Rewrite the equation (II) to determine $N$.

    $N=\frac{l}{d}$                     (III)

Write the expression for the half width of the spectral line.

    $\Delta {\theta }_{\text{hw}}=\frac{\lambda }{Nd\cos \theta }$                            (IV)

Here, $\Delta {\theta }_{\text{hw}}$ is the half width of the spectral line $\lambda$ is the wavelength of light used, $d$ is the separation between rulings of grating and $\theta$ is the angle of diffraction corresponding to particular order maxima.

Conclusion:

Substitute $\text{515}\text{rulings}/\text{mm}$ for $n$ in equation (I) to calculate $d$.

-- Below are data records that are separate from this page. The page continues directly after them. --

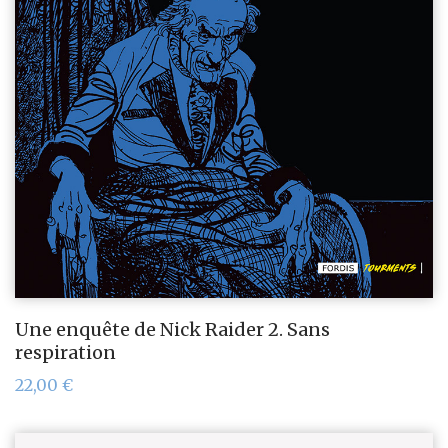
Une enquête de Nick Raider 2. Sans
respiration
22,00
€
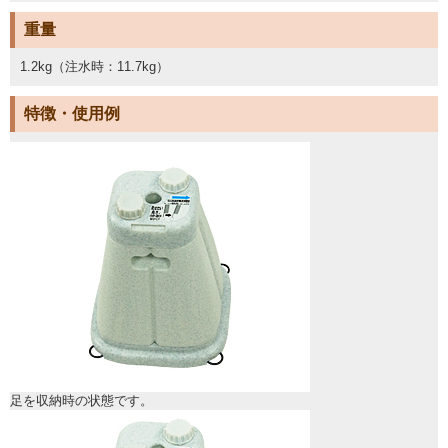
重量
1.2kg（注水時：11.7kg）
特徴・使用例
足を収納時の状態です。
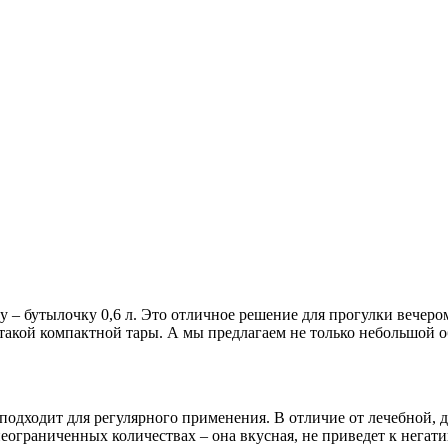
– бутылочку 0,6 л. Это отличное решение для прогулки вечером,
такой компактной тары. А мы предлагаем не только небольшой о
подходит для регулярного применения. В отличие от лечебной, дл
неограниченных количествах – она вкусная, не приведет к нега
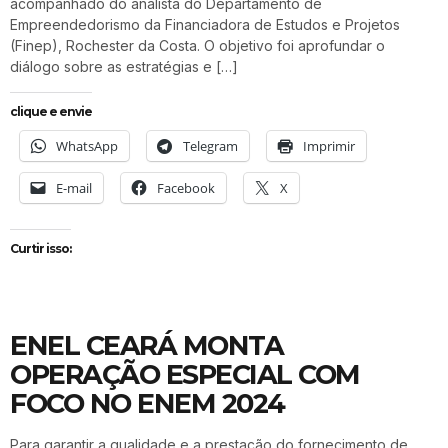
acompanhado do analista do Departamento de
Empreendedorismo da Financiadora de Estudos e Projetos
(Finep), Rochester da Costa. O objetivo foi aprofundar o
diálogo sobre as estratégias e […]
clique e envie
WhatsApp
Telegram
Imprimir
E-mail
Facebook
X
Curtir isso:
ENEL CEARÁ MONTA
OPERAÇÃO ESPECIAL COM
FOCO NO ENEM 2024
Para garantir a qualidade e a prestação do fornecimento de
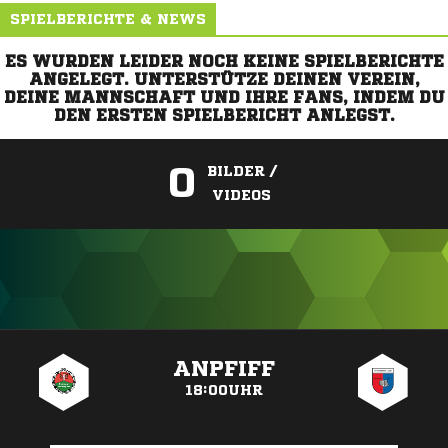
SPIELBERICHTE & NEWS
ES WURDEN LEIDER NOCH KEINE SPIELBERICHTE
ANGELEGT. UNTERSTÜTZE DEINEN VEREIN,
DEINE MANNSCHAFT UND IHRE FANS, INDEM DU
DEN ERSTEN SPIELBERICHT ANLEGST.
0
BILDER /
VIDEOS
ANZEIGE
ANPFIFF
18:00UHR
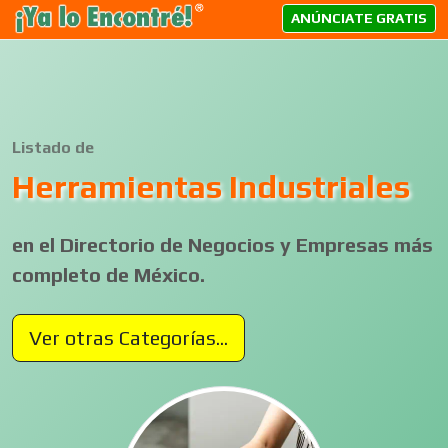
ANÚNCIATE GRATIS
Listado de
Herramientas Industriales
en el Directorio de Negocios y Empresas más
completo de México.
Ver otras Categorías...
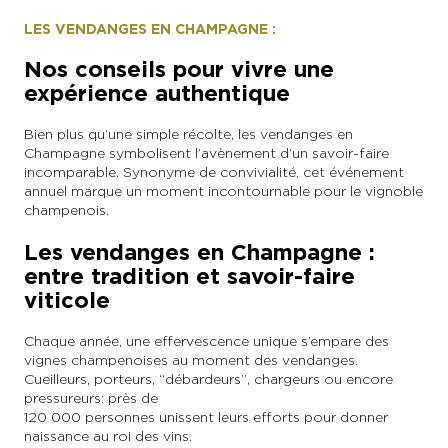
LES VENDANGES EN CHAMPAGNE :
En couple
En solo
Épicurien
En famille
En groupe
Nos conseils pour vivre une
expérience authentique
Bien plus qu’une simple récolte, les vendanges en
Champagne symbolisent l’avènement d’un savoir-faire
incomparable. Synonyme de convivialité, cet événement
annuel marque un moment incontournable pour le vignoble
champenois.
Les vendanges en Champagne :
entre tradition et savoir-faire
viticole
Chaque année, une effervescence unique s’empare des
vignes champenoises au moment des vendanges.
Cueilleurs, porteurs, “débardeurs”, chargeurs ou encore
pressureurs : près de
120 000 personnes unissent leurs efforts pour donner
naissance au roi des vins.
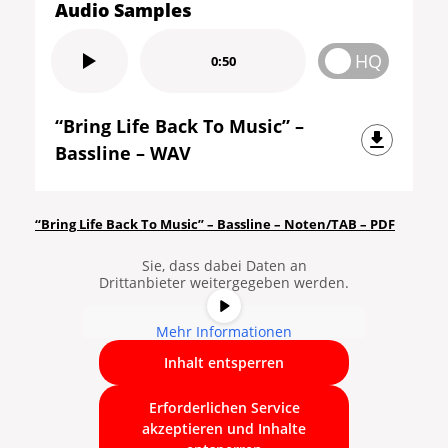
Audio Samples
HQ
0:50
“Bring Life Back To Music” –
Bassline – WAV
Sie sehen gerade einen
Platzhalterinhalt von
YouTube
. Um
auf den eigentlichen Inhalt
“Bring Life Back To Music” – Bassline – Noten/TAB – PDF
zuzugreifen, klicken Sie auf die
Schaltfläche unten. Bitte beachten
Sie, dass dabei Daten an
Drittanbieter weitergegeben werden.
Mehr Informationen
Inhalt entsperren
Erforderlichen Service
akzeptieren und Inhalte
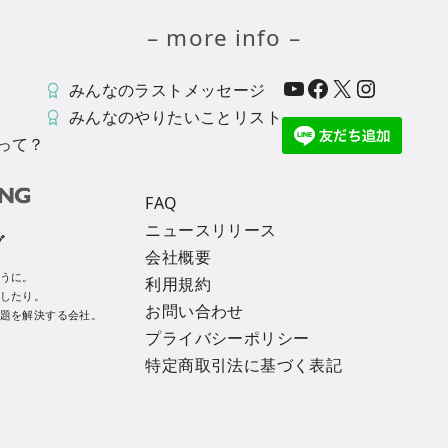
– more info –
YouTube
Facebook
X
Instagram
みんなのラストメッセージ
みんなのやりたいことリスト
って？
FAQ
ニュースリリース
グ
会社概要
うに。
利用規約
したり。
お問い合わせ
題を解決する会社。
プライバシーポリシー
特定商取引法に基づく表記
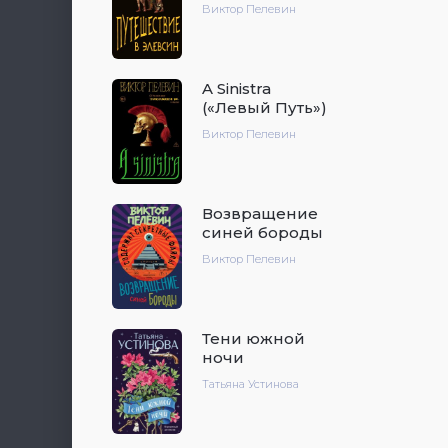
Виктор Пелевин
A Sinistra
(«Левый Путь»)
Виктор Пелевин
Возвращение
синей бороды
Виктор Пелевин
Тени южной
ночи
Татьяна Устинова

    $\begin{array}{c}d=\frac{1}{\text{515}\text{rulings}/\text{mm}}\\ =1.94\times {10}^{-3}\text{mm}\left(\frac{{10}^{-3}\text{m}}{1\text{mm}}\right)\\ =1.94\times {10}^{-6}\text{m}\end{array}$

Substitute $\text{5}\text{.00 cm}$ for $l$ and $1.94\times {10}^{-6}\text{ m}$ for $d$ in equation (III) to calculate $N$.

    $\begin{array}{c}N=\frac{\text{5}\text{.00}\text{cm}\left(\frac{{10}^{-2}\text{m}}{1\text{ cm}}\right)}{1.94\times {10}^{-6}\text{m}}\\ =25733\text{rulings}\end{array}$

Substitute $25733$ for $N$, $0°$ for $\theta$, $450.0\text{nm}$ for $\lambda$ and $1.94\times {10}^{-6}\text{ m}$ for $d$ in equation (IV) to calculate $\Delta {\theta }_{\text{hw}}$.

    $\begin{array}{c}\Delta {\theta }_{\text{hw}}=\frac{450.0\text{nm}\left(\frac{{10}^{-9}\text{m}}{1\text{nm}}\right)}{\left(25733\right)\left(1.94\times {10}^{-6}\text{m}\right)\left(\cos 0°\right)}\\ =9\times {10}^{-6}\text{rad}\end{array}$

Therefore, the half width of the spectral line is $9.0\times {10}^{-6}\text{rad}$.

(b)

To determine

The half width of the spectral line.

Answer to Problem 30PQ

The half width of the spectral line is $1.30\times {10}^{-5}\text{rad}$.

Explanation of Solution

Conclusion:

Substitute $25733$ for $N$, $0°$ for $\theta$, $650.0\text{nm}$ for $\lambda$ and $1.94\times {10}^{-6}\text{m}$ for $d$ in equation (IV) to calculate $\Delta {\theta }_{\text{hw}}$.

    $\begin{array}{c}\Delta {\theta }_{\text{hw}}=\frac{650.0\text{nm}\left(\frac{{10}^{-9}\text{m}}{1\text{ nm}}\right)}{\left(25733\right)\left(1.94\times {10}^{-6}\text{m}\right)\left(\cos 0°\right)}\\ =1.30\times {10}^{-5}\text{rad}\end{array}$

Therefore, the half width of the spectral line is $1.30\times {10}^{-5}\text{rad}$.